API Integrations · Dev Tools
Zoho CRM & Books Migration Pipeline
Automated pipeline migrating thousands of historical invoices from Excel into Zoho Books and Zoho CRM — with LLM validation and 95%+ time saving.
PythonZoho APISQLiteLLMAutomationopenpyxl
End-to-end automation pipeline that parses years of historical Excel invoices and migrates them into Zoho Books (accounting) and Zoho CRM (sales) — including LLM-powered validation, smart VAT classification, and a full 7-sheet audit report.
Tech Stack
| Layer | Tools |
|---|---|
| Language | Python 3.10+ |
| APIs | Zoho Books API · Zoho CRM API v3 (OAuth 2.0) |
| Storage | SQLite — persistent state, resume after crash |
| Parsing | openpyxl · pandas · nameparser · thefuzz · phonenumbers · pgeocode |
| LLM Validation | Ollama (local) · Qwen 2.5 14B |
| Output | 7-sheet Excel audit report |
Scale
ThousandsInvoices Migrated
Multi-yearData History
95%+Time Saved vs Manual
7Report Sheets
Data Flow
Raw Company Folders (Excel + PDFs)
│
▼
excel_parser.py ──── smart_validators.py
(dynamic table (nameparser, thefuzz,
detection) phonenumbers, pgeocode)
│
▼
SQLite State DB ◄── llm_validator.py (optional)
│ (Ollama · Qwen 2.5 14B)
├──▶ zoho_books_api.py ──▶ Customers + Invoices + Payments
└──▶ zoho_crm_api.py ──▶ Accounts + Contacts + Deals + PDFs
Pipeline Phases
- 01Extract — scan company folders, parse invoices dynamically (no fixed row numbers), detect payment status from file presence
- 02Validate — nameparser (0.70 threshold) for contact detection, phonenumbers for cleanup, pgeocode for postcode cross-check, thefuzz for company dedup flagging
- 03LLM Review (optional) — Qwen 2.5 14B reviews address classification, contact vs business name, missing fields, and billing sponsor detection
- 04Zoho Books Upload — create customers, line-item invoices with per-item VAT classification (Adult 20% · Youth zero-rated), record payments
- 05Zoho CRM Upload — create accounts, contacts, deals with stage logic (Paid→Closed Won · Unpaid >30d→Closed Lost), attach PDFs
- 06Report — export 7-sheet Excel workbook: overview, all invoices, flags, LLM results, financials math check, billing sponsors, dry-run plan
API Client — Rate Limiting & Token Auto-Refresh
The CRM client handles OAuth token expiry mid-run automatically and enforces a rate limit to stay within Zoho's API quota.
class RateLimiter:
def __init__(self, max_per_minute: int = 80):
self.interval = 60.0 / max_per_minute
self.last_call = 0.0
def wait(self):
elapsed = time.time() - self.last_call
if (gap := self.interval - elapsed) > 0:
time.sleep(gap)
self.last_call = time.time()
class ZohoCRMAPI:
def __init__(self):
self.access_token = os.getenv('ZOHO_CRM_ACCESS_TOKEN')

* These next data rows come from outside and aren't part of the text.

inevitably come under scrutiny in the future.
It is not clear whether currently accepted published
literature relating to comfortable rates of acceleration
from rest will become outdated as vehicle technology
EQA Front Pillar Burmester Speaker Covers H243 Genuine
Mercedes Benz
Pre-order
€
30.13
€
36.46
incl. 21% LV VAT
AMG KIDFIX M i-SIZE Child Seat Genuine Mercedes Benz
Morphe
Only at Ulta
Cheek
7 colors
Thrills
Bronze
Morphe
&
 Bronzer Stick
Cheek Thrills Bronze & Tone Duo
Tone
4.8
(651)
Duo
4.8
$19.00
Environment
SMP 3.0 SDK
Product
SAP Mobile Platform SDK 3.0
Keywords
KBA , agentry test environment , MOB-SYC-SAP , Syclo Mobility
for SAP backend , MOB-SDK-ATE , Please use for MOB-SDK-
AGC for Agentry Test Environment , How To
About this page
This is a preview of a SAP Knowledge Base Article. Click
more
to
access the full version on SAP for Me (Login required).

self._refresh_token = os.getenv('ZOHO_CRM_REFRESH_TOKEN')
self._client_id = os.getenv('ZOHO_CRM_CLIENT_ID') or os.getenv('ZOHO_CLIENT_ID')
self._client_secret = os.getenv('ZOHO_CRM_CLIENT_SECRET') or os.getenv('ZOHO_CLIENT_SECRET')

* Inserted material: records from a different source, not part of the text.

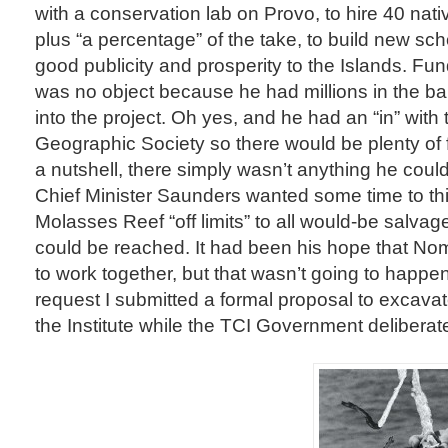
with a conservation lab on Provo, to hire 40 nati
plus “a percentage” of the take, to build new sc
good publicity and prosperity to the Islands. Fu
was no object because he had millions in the ba
into the project. Oh yes, and he had an “in” with 
Geographic Society so there would be plenty of f
a nutshell, there simply wasn’t anything he could
Chief Minister Saunders wanted some time to thi
Molasses Reef “off limits” to all would-be salvage
could be reached. It had been his hope that No
to work together, but that wasn’t going to happe
request I submitted a formal proposal to excavate
the Institute while the TCI Government deliberat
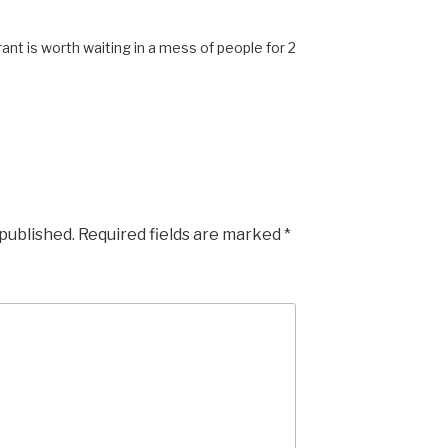
ant is worth waiting in a mess of people for 2
 published.
Required fields are marked
*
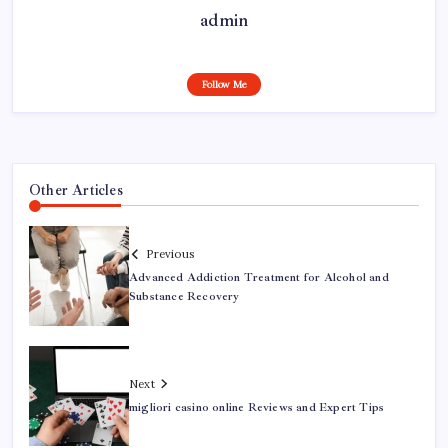
admin
Follow Me
Other Articles
Previous
Advanced Addiction Treatment for Alcohol and
Substance Recovery
Next
migliori casino online Reviews and Expert Tips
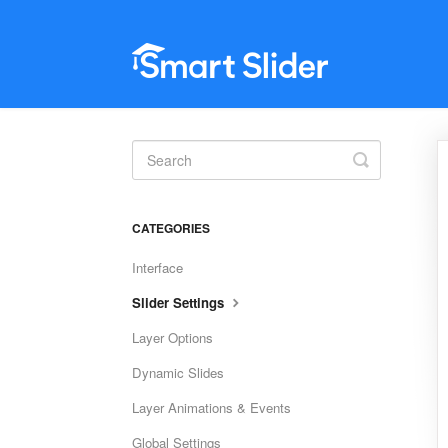
Toggle
Search
CATEGORIES
Interface
Slider Settings
Layer Options
Dynamic Slides
Layer Animations & Events
Global Settings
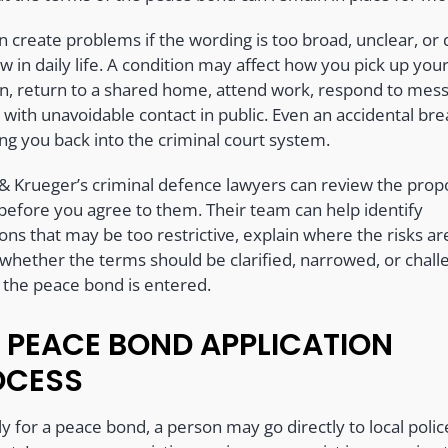
n create problems if the wording is too broad, unclear, or d
ow in daily life. A condition may affect how you pick up you
en, return to a shared home, attend work, respond to mes
 with unavoidable contact in public. Even an accidental br
ng you back into the criminal court system.
 & Krueger’s criminal defence lawyers can review the pro
before you agree to them. Their team can help identify
ons that may be too restrictive, explain where the risks ar
 whether the terms should be clarified, narrowed, or chal
 the peace bond is entered.
 PEACE BOND APPLICATION
OCESS
y for a peace bond, a person may go directly to local polic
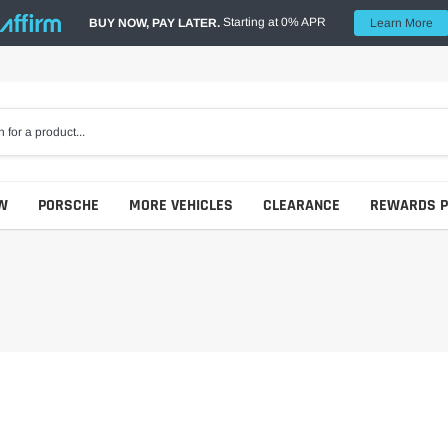
Starting at 0% APR
BUY NOW, PAY LATER.
Learn More
W
PORSCHE
MORE VEHICLES
CLEARANCE
REWARDS 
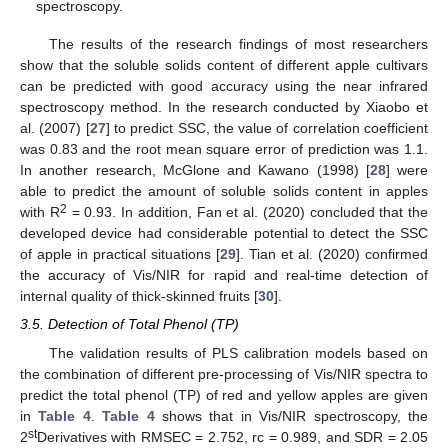
spectroscopy.
The results of the research findings of most researchers
show that the soluble solids content of different apple cultivars
can be predicted with good accuracy using the near infrared
spectroscopy method. In the research conducted by Xiaobo et
al. (2007) [
27
] to predict SSC, the value of correlation coefficient
was 0.83 and the root mean square error of prediction was 1.1.
In another research, McGlone and Kawano (1998) [
28
] were
able to predict the amount of soluble solids content in apples
2
with R
= 0.93. In addition, Fan et al. (2020) concluded that the
developed device had considerable potential to detect the SSC
of apple in practical situations [
29
]. Tian et al. (2020) confirmed
the accuracy of Vis/NIR for rapid and real-time detection of
internal quality of thick-skinned fruits [
30
].
3.5. Detection of Total Phenol (TP)
The validation results of PLS calibration models based on
the combination of different pre-processing of Vis/NIR spectra to
predict the total phenol (TP) of red and yellow apples are given
in
Table 4
.
Table 4
shows that in Vis/NIR spectroscopy, the
st
2
Derivatives with RMSEC = 2.752, rc = 0.989, and SDR = 2.05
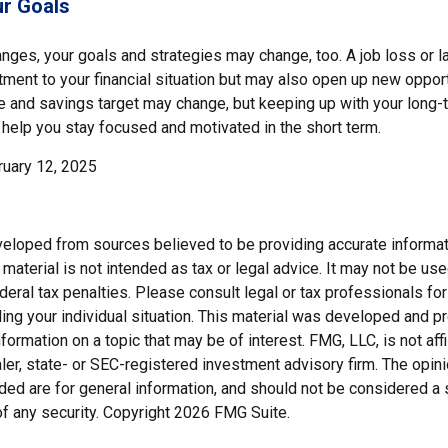
r Goals
nges, your goals and strategies may change, too. A job loss or l
ment to your financial situation but may also open up new opport
ne and savings target may change, but keeping up with your long-
elp you stay focused and motivated in the short term.
ruary 12, 2025
veloped from sources believed to be providing accurate informat
s material is not intended as tax or legal advice. It may not be us
deral tax penalties. Please consult legal or tax professionals for
ding your individual situation. This material was developed and
nformation on a topic that may be of interest. FMG, LLC, is not affi
er, state- or SEC-registered investment advisory firm. The opi
ded are for general information, and should not be considered a so
f any security. Copyright
2026 FMG Suite.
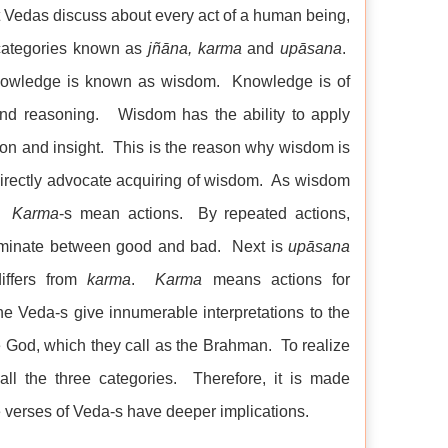
t Vedas discuss about every act of a human being,
 categories known as
jñāna, karma
and
upāsana
.
knowledge is known as wisdom. Knowledge is of
 and reasoning. Wisdom has the ability to apply
ion and insight. This is the reason why wisdom is
directly advocate acquiring of wisdom. As wisdom
s.
Karma
-s mean actions. By repeated actions,
riminate between good and bad. Next is
upāsana
ffers from
karma
.
Karma
means actions for
 Veda-s give innumerable interpretations to the
e God, which they call as the Brahman. To realize
all the three categories. Therefore, it is made
he verses of Veda-s have deeper implications.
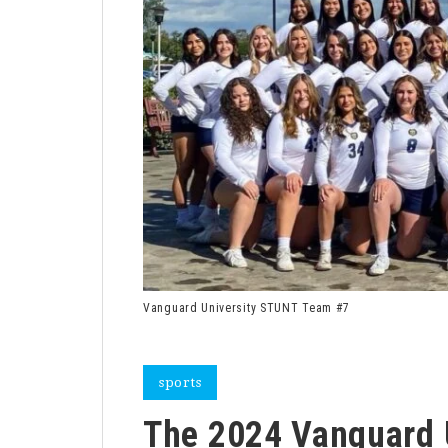
Vanguard University STUNT Team #7
sports
The 2024 Vanguard 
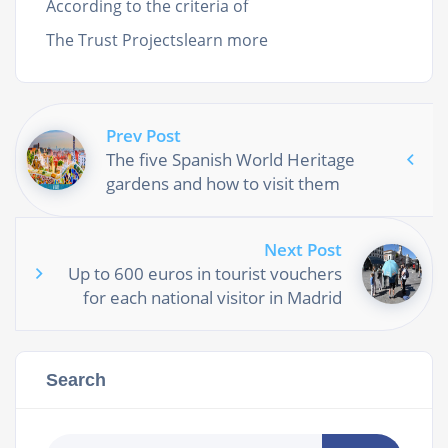
According to the criteria of
The Trust Projectslearn more
Prev Post
The five Spanish World Heritage
gardens and how to visit them
Next Post
Up to 600 euros in tourist vouchers
for each national visitor in Madrid
Search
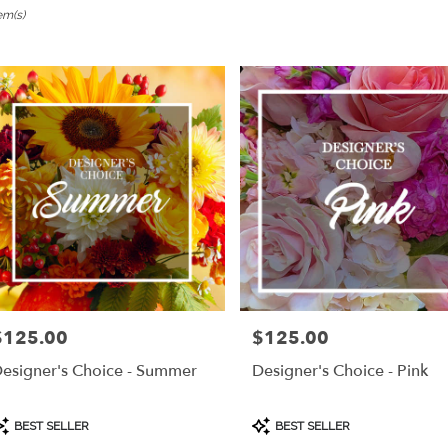
em(s)
ngame,
er
ery
ngame
ts
ngame
r
ery
$125.00
$125.00
rice:
Price:
able
ngame,
esigner's Choice - Summer
Designer's Choice - Pink
ngame
,
roduct
Product
BEST SELLER
BEST SELLER
ags:
Tags:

self.base_url = f"https://www.zohoapis.{os.getenv('ZOHO_CRM_DOMAIN', 'com')}/crm/v3"
self.rate_limiter = RateLimiter(max_per_minute=80)

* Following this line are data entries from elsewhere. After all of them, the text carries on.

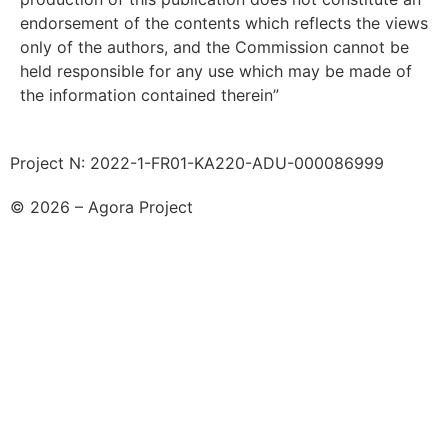
endorsement of the contents which reflects the views
only of the authors, and the Commission cannot be
held responsible for any use which may be made of
the information contained therein”
Project N: 2022-1-FR01-KA220-ADU-000086999
© 2026 – Agora Project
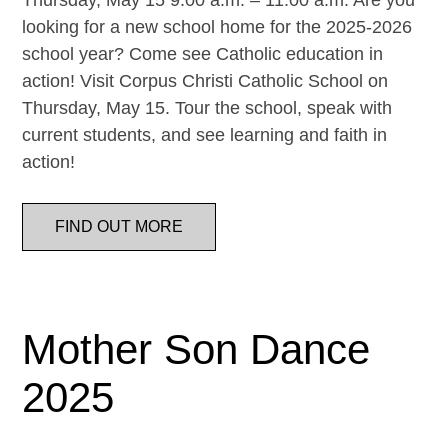
Thursday, May 15 9:00 a.m. – 11:00 a.m. Are you
looking for a new school home for the 2025-2026
school year? Come see Catholic education in
action! Visit Corpus Christi Catholic School on
Thursday, May 15. Tour the school, speak with
current students, and see learning and faith in
action!
FIND OUT MORE
Mother Son Dance
2025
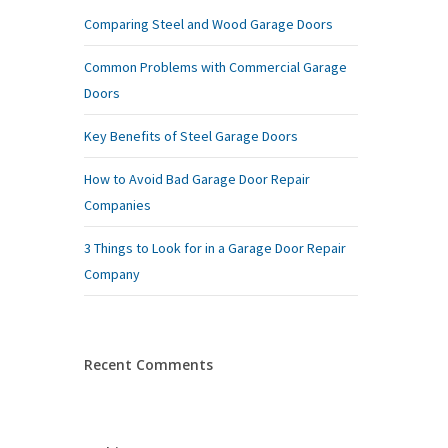
Comparing Steel and Wood Garage Doors
Common Problems with Commercial Garage
Doors
Key Benefits of Steel Garage Doors
How to Avoid Bad Garage Door Repair
Companies
3 Things to Look for in a Garage Door Repair
Company
Recent Comments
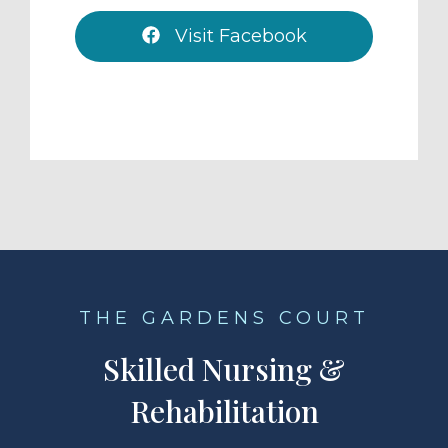
Visit Facebook
THE GARDENS COURT
Skilled Nursing &
Rehabilitation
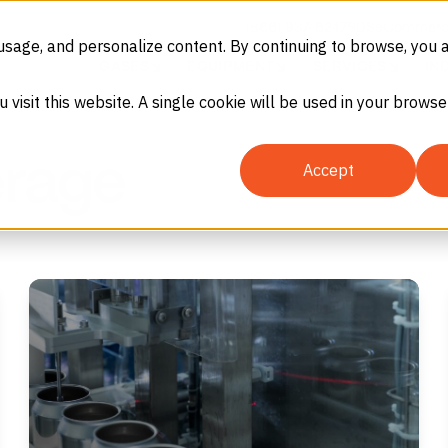
(866) 937-8247
SDS
eCommerc
usage, and personalize content. By continuing to browse, you 
GASES
EQUIPMENT
SERVICES
IN
u visit this website. A single cookie will be used in your brow
erage
Accept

def _request(self, method, endpoint, **kwargs):
self.rate_limiter.wait()
response = requests.request(method, f"{self.base_url}/{endpoint}", **kwargs)
if response.status_code == 401: # token expired mid-run
self._do_token_refresh()
response = requests.request(method, f"{self.base_url}/{endpoint}", **kwargs)
return response
LLM Validation Design
The LLM reviews parser output for language and classification tasks only — it never touches prices, totals, or company names (those are deterministic).
class LLMValidator:
"""
Design: LLM REVIEWS parser output, doesn't replace it.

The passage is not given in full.